Task directions: Using the records below, write out only the lines from the line containing "iyarbakır İl Jandarma Komutanı" up to and including the line containing "мотивируя на новые победы.", exactly, with no pictures.
Excerpted data Start Marker
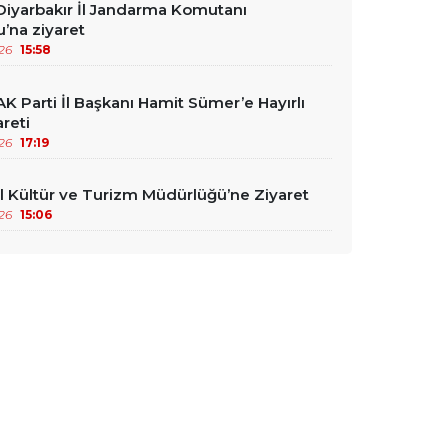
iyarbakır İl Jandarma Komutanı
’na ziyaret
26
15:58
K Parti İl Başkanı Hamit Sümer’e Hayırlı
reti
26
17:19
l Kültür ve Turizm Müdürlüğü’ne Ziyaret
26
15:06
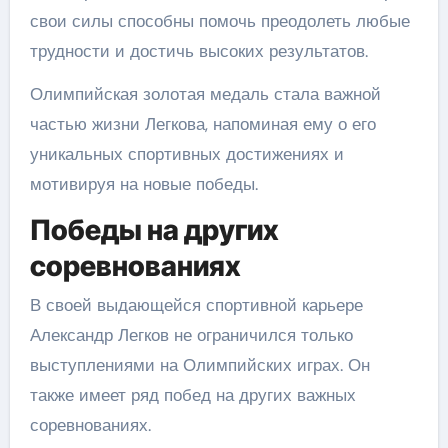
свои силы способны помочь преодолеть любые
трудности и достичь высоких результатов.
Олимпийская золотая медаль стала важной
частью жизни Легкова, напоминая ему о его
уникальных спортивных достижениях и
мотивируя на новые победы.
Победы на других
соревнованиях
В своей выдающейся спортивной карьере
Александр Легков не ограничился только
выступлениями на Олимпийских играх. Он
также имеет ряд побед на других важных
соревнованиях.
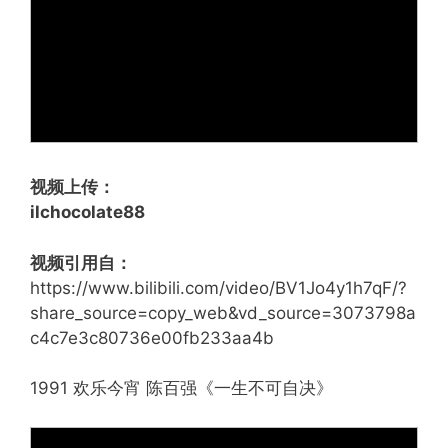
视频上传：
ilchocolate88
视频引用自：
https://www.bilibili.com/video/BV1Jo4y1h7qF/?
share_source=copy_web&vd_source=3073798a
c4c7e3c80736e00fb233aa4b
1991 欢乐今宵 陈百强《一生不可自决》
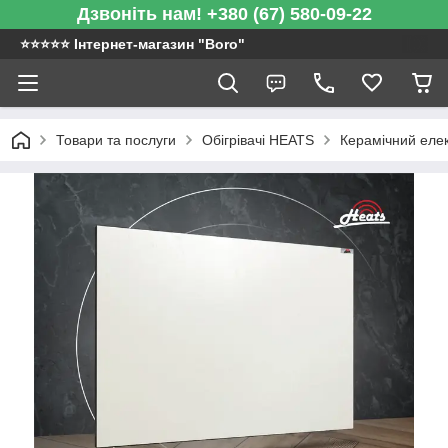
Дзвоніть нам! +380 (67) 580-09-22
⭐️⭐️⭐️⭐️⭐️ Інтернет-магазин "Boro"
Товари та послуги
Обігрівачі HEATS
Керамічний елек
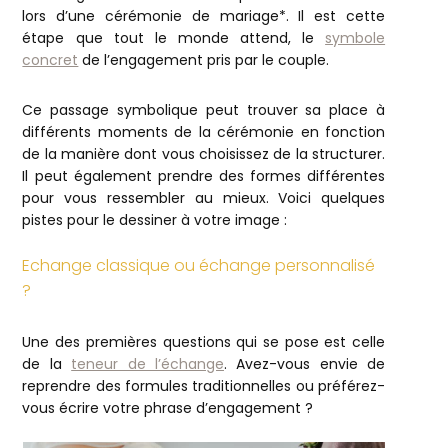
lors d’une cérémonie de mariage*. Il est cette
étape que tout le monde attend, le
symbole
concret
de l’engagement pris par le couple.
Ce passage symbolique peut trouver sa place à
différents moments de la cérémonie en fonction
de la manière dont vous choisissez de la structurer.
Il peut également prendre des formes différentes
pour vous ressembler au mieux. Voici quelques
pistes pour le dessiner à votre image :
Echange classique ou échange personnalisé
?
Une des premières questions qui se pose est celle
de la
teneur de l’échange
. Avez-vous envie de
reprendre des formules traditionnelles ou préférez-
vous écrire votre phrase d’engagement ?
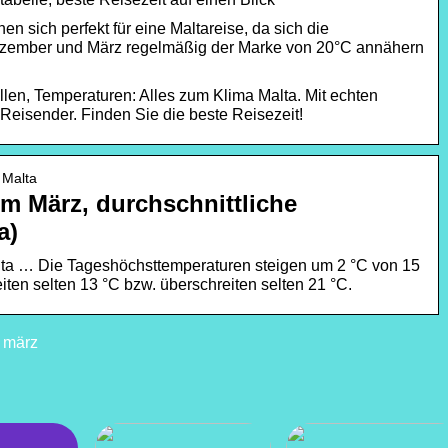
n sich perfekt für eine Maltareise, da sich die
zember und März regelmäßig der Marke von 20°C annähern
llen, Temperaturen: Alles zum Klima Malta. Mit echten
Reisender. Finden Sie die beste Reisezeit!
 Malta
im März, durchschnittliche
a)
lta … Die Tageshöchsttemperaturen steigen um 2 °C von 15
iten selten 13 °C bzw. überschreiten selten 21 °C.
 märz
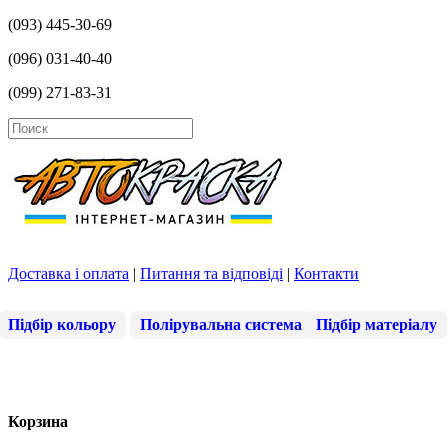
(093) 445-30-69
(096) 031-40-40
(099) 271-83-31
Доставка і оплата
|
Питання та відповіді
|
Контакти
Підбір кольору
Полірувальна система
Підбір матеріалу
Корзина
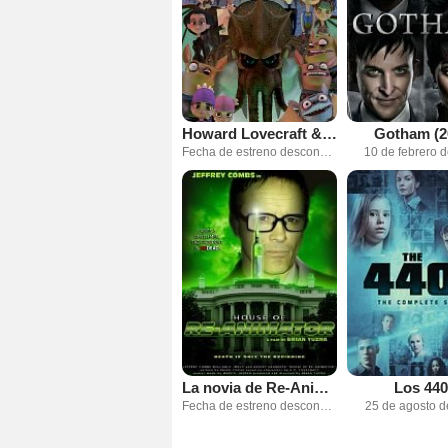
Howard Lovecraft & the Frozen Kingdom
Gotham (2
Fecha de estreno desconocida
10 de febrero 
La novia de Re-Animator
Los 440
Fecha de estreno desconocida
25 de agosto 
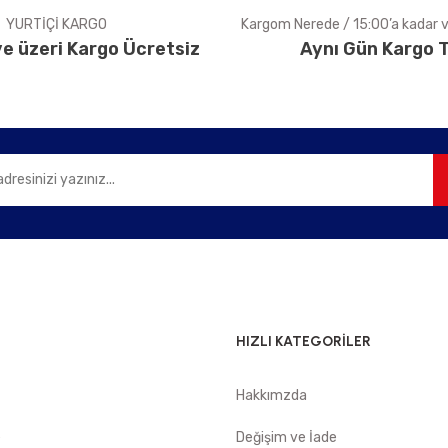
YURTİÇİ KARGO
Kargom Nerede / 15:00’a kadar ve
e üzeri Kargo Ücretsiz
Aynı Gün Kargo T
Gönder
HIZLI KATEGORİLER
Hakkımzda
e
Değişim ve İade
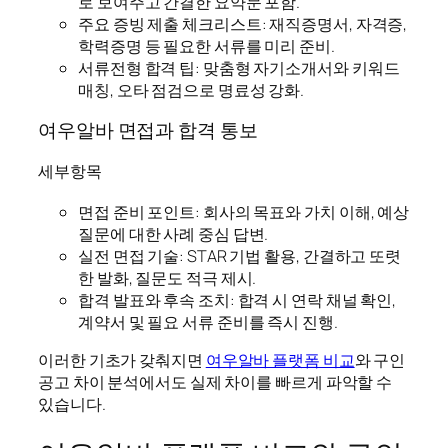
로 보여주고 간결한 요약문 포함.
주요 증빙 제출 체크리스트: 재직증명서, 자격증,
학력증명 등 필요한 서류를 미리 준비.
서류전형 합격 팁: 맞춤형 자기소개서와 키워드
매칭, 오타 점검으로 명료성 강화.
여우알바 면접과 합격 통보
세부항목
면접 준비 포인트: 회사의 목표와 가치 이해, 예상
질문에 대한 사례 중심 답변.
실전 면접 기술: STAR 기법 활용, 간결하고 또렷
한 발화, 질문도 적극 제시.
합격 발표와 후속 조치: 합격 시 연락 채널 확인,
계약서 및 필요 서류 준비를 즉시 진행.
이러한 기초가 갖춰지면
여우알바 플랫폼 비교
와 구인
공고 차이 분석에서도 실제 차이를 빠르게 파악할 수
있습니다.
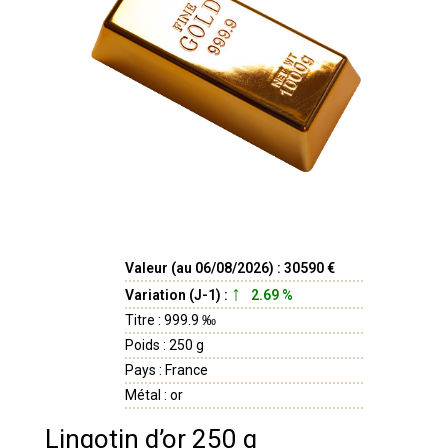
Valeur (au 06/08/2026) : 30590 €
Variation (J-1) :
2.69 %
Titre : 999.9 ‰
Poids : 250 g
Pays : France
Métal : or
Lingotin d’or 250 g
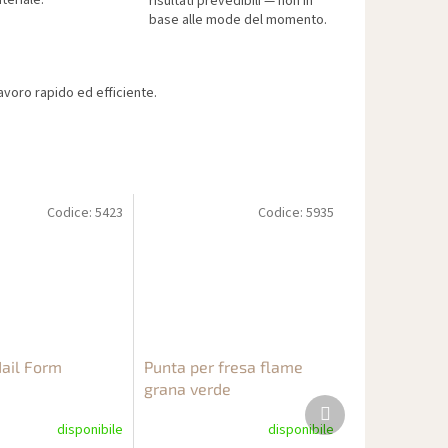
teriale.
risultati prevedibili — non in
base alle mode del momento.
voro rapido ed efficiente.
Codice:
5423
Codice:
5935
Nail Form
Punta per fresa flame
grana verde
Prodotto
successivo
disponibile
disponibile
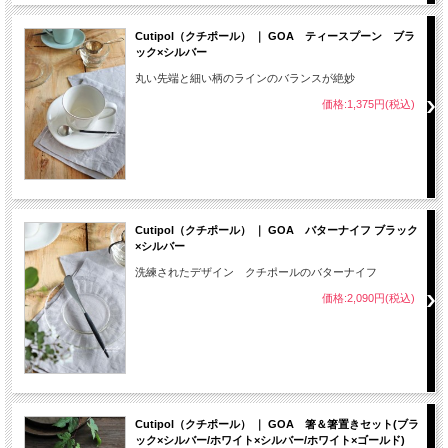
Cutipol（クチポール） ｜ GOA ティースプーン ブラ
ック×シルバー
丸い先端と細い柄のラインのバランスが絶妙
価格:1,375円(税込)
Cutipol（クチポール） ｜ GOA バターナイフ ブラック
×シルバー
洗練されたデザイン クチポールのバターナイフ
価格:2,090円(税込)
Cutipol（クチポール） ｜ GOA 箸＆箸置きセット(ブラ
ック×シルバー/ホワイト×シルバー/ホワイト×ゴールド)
Excerpted data End Marker
Excerpted data Start Marker
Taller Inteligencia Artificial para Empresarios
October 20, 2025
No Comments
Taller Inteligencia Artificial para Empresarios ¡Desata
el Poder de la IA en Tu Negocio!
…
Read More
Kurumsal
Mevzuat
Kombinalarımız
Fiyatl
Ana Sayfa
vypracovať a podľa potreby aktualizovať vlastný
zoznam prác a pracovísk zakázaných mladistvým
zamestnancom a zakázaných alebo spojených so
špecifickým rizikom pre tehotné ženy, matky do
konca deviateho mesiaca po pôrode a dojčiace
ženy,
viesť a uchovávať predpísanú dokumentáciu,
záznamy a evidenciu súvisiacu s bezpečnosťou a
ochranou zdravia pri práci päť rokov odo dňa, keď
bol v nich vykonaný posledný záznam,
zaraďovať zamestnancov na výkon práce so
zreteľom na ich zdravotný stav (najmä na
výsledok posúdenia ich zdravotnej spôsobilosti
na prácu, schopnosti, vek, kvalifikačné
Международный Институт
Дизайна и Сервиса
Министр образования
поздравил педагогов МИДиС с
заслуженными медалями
Excerpted data End Marker
Task solution:
iyarbakır İl Jandarma Komutanı
’na ziyaret
26
15:58
K Parti İl Başkanı Hamit Sümer’e Hayırlı
reti
26
17:19
l Kültür ve Turizm Müdürlüğü’ne Ziyaret
26
15:06
свои силы способны помочь преодолеть любые
трудности и достичь высоких результатов.
Олимпийская золотая медаль стала важной
частью жизни Легкова, напоминая ему о его
уникальных спортивных достижениях и
мотивируя на новые победы.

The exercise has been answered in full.